Individuals who consume large amounts of alcohol may experience life threatening symptoms, some of which include, but are not limited to:

  • Nausea
  • Dizziness
  • Aggression
  • Anxiety
  • Shakiness

Continued excessive use of alcohol over a period of time can have effects on your physical appearance as well. These effects can include dull and discolored skin, discolored/rotting teeth, and even hair loss.
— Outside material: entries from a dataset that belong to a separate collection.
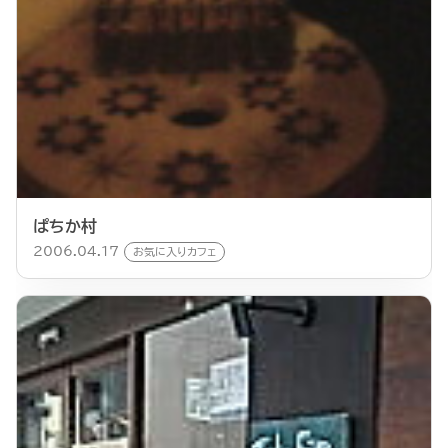
ぱちか村
2006.04.17
お気に入りカフェ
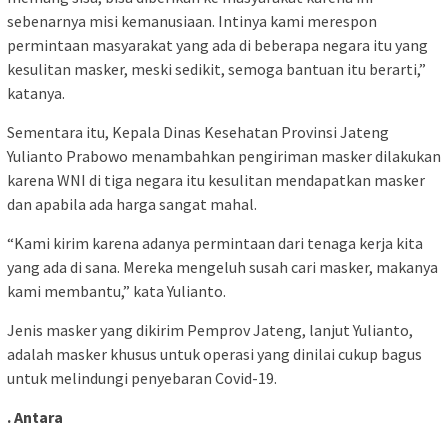
sebenarnya misi kemanusiaan. Intinya kami merespon
permintaan masyarakat yang ada di beberapa negara itu yang
kesulitan masker, meski sedikit, semoga bantuan itu berarti,”
katanya.
Sementara itu, Kepala Dinas Kesehatan Provinsi Jateng
Yulianto Prabowo menambahkan pengiriman masker dilakukan
karena WNI di tiga negara itu kesulitan mendapatkan masker
dan apabila ada harga sangat mahal.
“Kami kirim karena adanya permintaan dari tenaga kerja kita
yang ada di sana. Mereka mengeluh susah cari masker, makanya
kami membantu,” kata Yulianto.
Jenis masker yang dikirim Pemprov Jateng, lanjut Yulianto,
adalah masker khusus untuk operasi yang dinilai cukup bagus
untuk melindungi penyebaran Covid-19.
. Antara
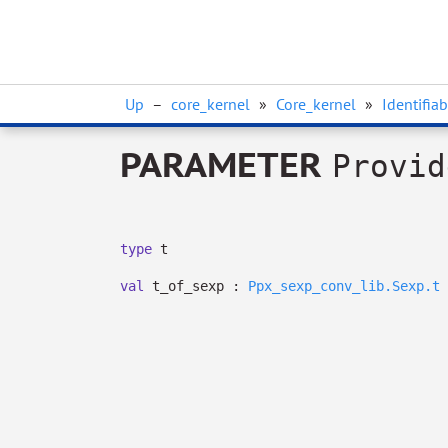
Up
–
core_kernel
»
Core_kernel
»
Identifiab
PARAMETER
Provid
type
t
val
t_of_sexp :
Ppx_sexp_conv_lib.Sexp.t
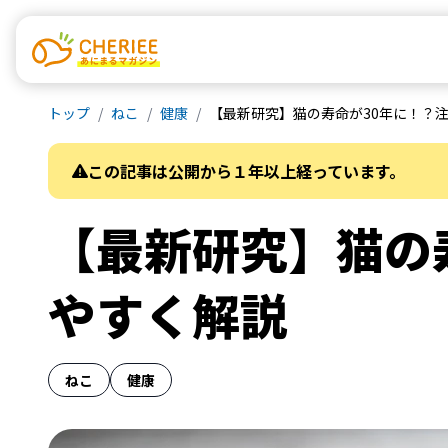
トップ
ねこ
健康
【最新研究】猫の寿命が30年に！？
この記事は公開から１年以上経っています。
【最新研究】猫の
やすく解説
ねこ
健康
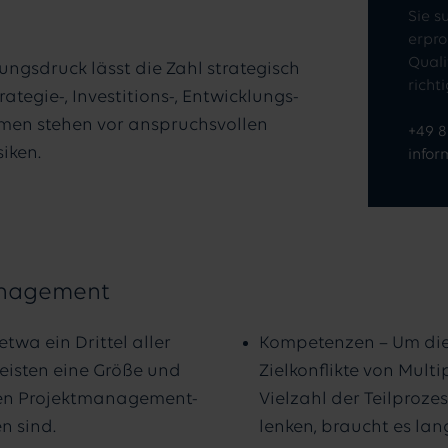
Sie s
erpro
Quali
ngsdruck lässt die Zahl strategisch
richt
tegie-, Investitions-, Entwicklungs-
hmen stehen vor anspruchsvollen
+49 
iken.
infor
anagement
etwa ein Drittel aller
Kompetenzen – Um di
meisten eine Größe und
Zielkonflikte von Mult
chen Projektmanagement-
Vielzahl der Teilproz
n sind.
lenken, braucht es lan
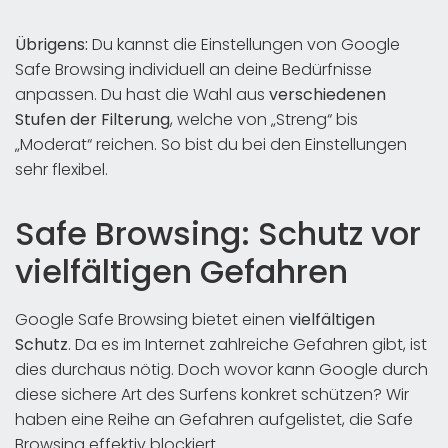
Übrigens:
Du kannst die Einstellungen von Google
Safe Browsing individuell an deine Bedürfnisse
anpassen. Du hast die Wahl aus
verschiedenen
Stufen der Filterung
, welche von „Streng“ bis
„Moderat“ reichen. So bist du bei den Einstellungen
sehr flexibel.
Safe Browsing: Schutz vor
vielfältigen Gefahren
Google Safe Browsing bietet einen
vielfältigen
Schutz
. Da es im Internet zahlreiche Gefahren gibt, ist
dies durchaus nötig. Doch wovor kann Google durch
diese sichere Art des Surfens konkret schützen? Wir
haben eine Reihe an Gefahren aufgelistet, die Safe
Browsing effektiv blockiert.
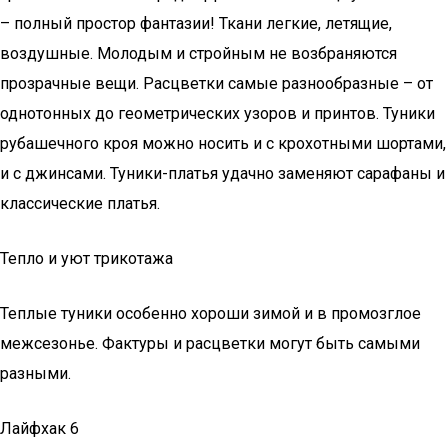
– полный простор фантазии! Ткани легкие, летящие,
воздушные. Молодым и стройным не возбраняются
прозрачные вещи. Расцветки самые разнообразные – от
однотонных до геометрических узоров и принтов. Туники
рубашечного кроя можно носить и с крохотными шортами,
и с джинсами. Туники-платья удачно заменяют сарафаны и
классические платья.
Тепло и уют трикотажа
Теплые туники особенно хороши зимой и в промозглое
межсезонье. Фактуры и расцветки могут быть самыми
разными.
Лайфхак 6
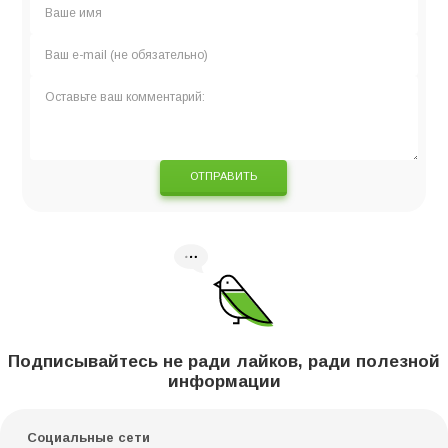
ОТПРАВИТЬ
Подписывайтесь не ради лайков, ради полезной
информации
Социальные сети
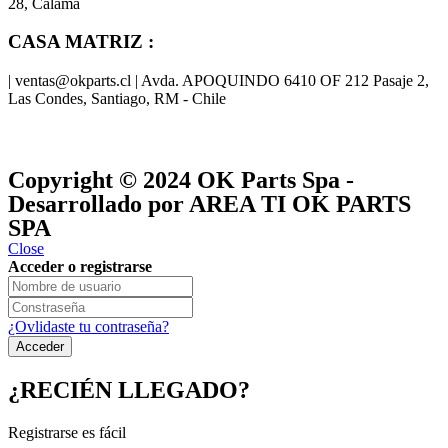
28, Calama
CASA MATRIZ :
| ventas@okparts.cl | Avda. APOQUINDO 6410 OF 212 Pasaje 2,
Las Condes, Santiago, RM - Chile
® y
® son marcas registradas
Las marcas OK SERVICES & PARTS
OK PARTS
®
y pertenecen a
OK GROUP
Copyright © 2024
OK Parts Spa
-
Desarrollado por AREA TI OK PARTS
SPA
Close
Acceder o registrarse
¿Ovlidaste tu contraseña?
¿RECIÉN LLEGADO?
Registrarse es fácil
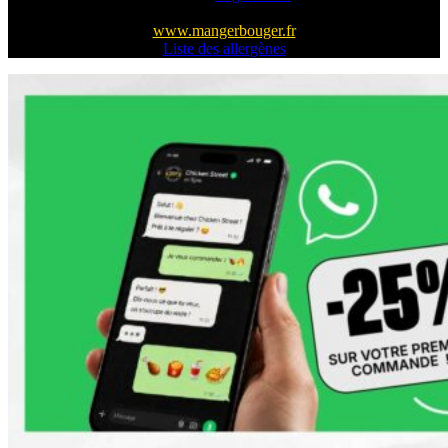
Pour votre santé, pratiquez une activité physique régulière
www.mangerbouger.fr
Liste des allergènes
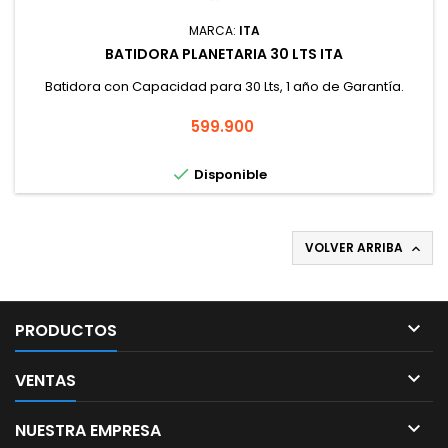
MARCA:
ITA
BATIDORA PLANETARIA 30 LTS ITA
Batidora con Capacidad para 30 Lts, 1 año de Garantía.
Precio
599.900

Disponible
VOLVER ARRIBA


PRODUCTOS

VENTAS

NUESTRA EMPRESA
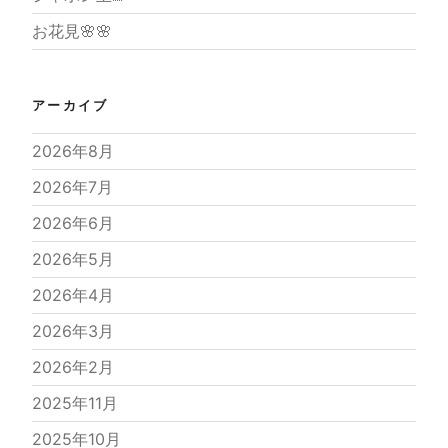
お花見🌸🌸
アーカイブ
2026年8月
2026年7月
2026年6月
2026年5月
2026年4月
2026年3月
2026年2月
2025年11月
2025年10月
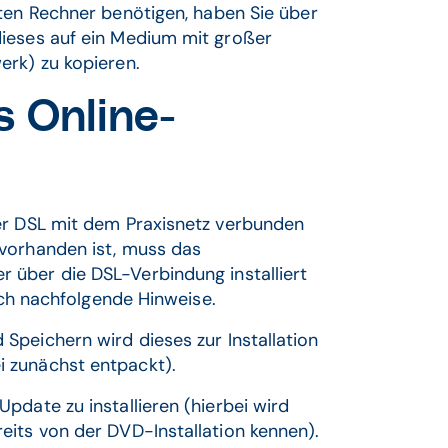
ten Rechner benötigen, haben Sie über
dieses auf ein Medium mit großer
erk) zu kopieren.
s Online-
er DSL mit dem Praxisnetz verbunden
 vorhanden ist, muss das
 über die DSL-Verbindung installiert
auch nachfolgende Hinweise.
 Speichern wird dieses zur Installation
 zunächst entpackt).
pdate zu installieren (hierbei wird
eits von der DVD-Installation kennen).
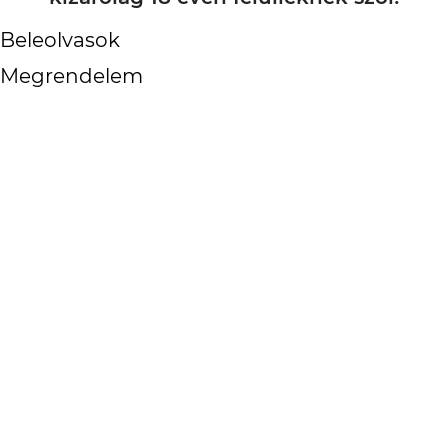
Beleolvasok
Megrendelem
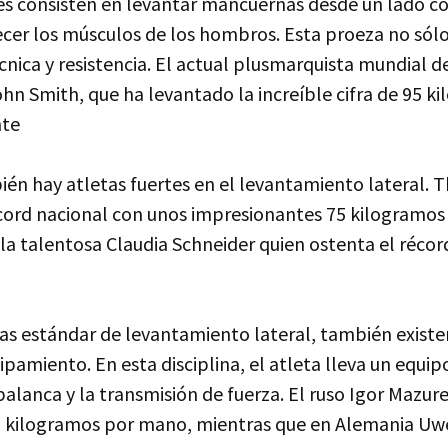
les consisten en levantar mancuernas desde un lado co
ecer los músculos de los hombros. Esta proeza no sól
cnica y resistencia. El actual plusmarquista mundial 
hn Smith, que ha levantado la increíble cifra de 95 k
nte
én hay atletas fuertes en el levantamiento lateral. 
cord nacional con unos impresionantes 75 kilogramos
 la talentosa Claudia Schneider quien ostenta el réco
as estándar de levantamiento lateral, también existe
pamiento. En esta disciplina, el atleta lleva un equip
palanca y la transmisión de fuerza. El ruso Igor Mazur
0 kilogramos por mano, mientras que en Alemania Uw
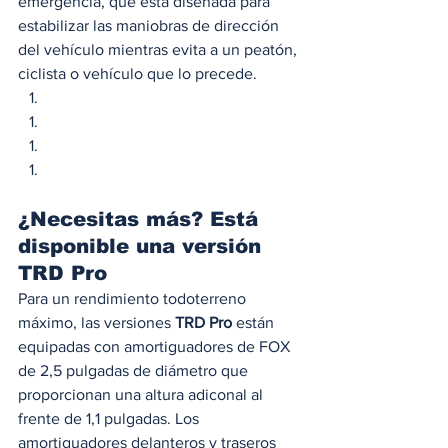
emergencia, que está diseñada para 
estabilizar las maniobras de dirección 
del vehículo mientras evita a un peatón, 
ciclista o vehículo que lo precede. 
¿Necesitas más? Está 
disponible una versión 
TRD Pro 
Para un rendimiento todoterreno 
máximo, las versiones 
TRD Pro
 están 
equipadas con amortiguadores de FOX 
de 2,5 pulgadas de diámetro que 
proporcionan una altura adiconal al 
frente de 1,1 pulgadas. Los 
amortiguadores delanteros y traseros 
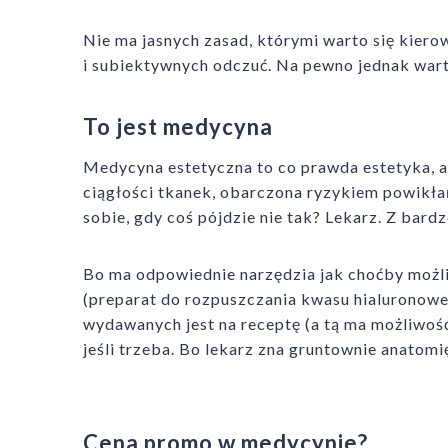
Nie ma jasnych zasad, którymi warto się kier
i subiektywnych odczuć. Na pewno jednak wart
To jest medycyna
Medycyna estetyczna to co prawda estetyka, 
ciągłości tkanek, obarczona ryzykiem powikła
sobie, gdy coś pójdzie nie tak? Lekarz. Z bard
Bo ma odpowiednie narzędzia jak choćby możliw
(preparat do rozpuszczania kwasu hialuronowe
wydawanych jest na receptę (a tą ma możliwość
jeśli trzeba. Bo lekarz zna gruntownie anatomi
Cena promo w medycynie?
Equally frightening are symptoms of bulimia such as:

  • Dental cavities
  • Dehydration
  • Electrolyte imbalance
  • Constipation
  • Heartburn

Combining alcohol and bulimia creates a potentially deadly outcome for most individuals.

Dual Diagnosis Statistics

While you may not believe that you personally know an individual suffering from alcoholism and bulimia, it’s estimated that 30-35% of women seeking treatment for bulimia have an alcohol disorder. Additionally, studies show that 20-25% of women who are not currently seeking treatment have a co-occurring disorder of bulimia and alcoholism.

Having both addictions increases your chances in developing more severe symptoms, some of which include a higher level of anxiety and depression, higher likelihood of hospitalization for psychiatric problems, and a higher likelihood of exhibiting suicidal behavior. Each addiction has its own severe list of symptoms, and combined, these lists are life threatening.

Identifying Signs

As with most addictions, those who are suffering rarely step forward with their struggles, or ask for help. Noticing a severe change in weight can be a major indicator that something is wrong. However, losing a noticeable amount of weight means the disorder has been going on for a while. Muscle in the body provides a higher amount of nutrients than fat. Starving your body will cause it to live off the muscle first, then transition to surviving off stored fat.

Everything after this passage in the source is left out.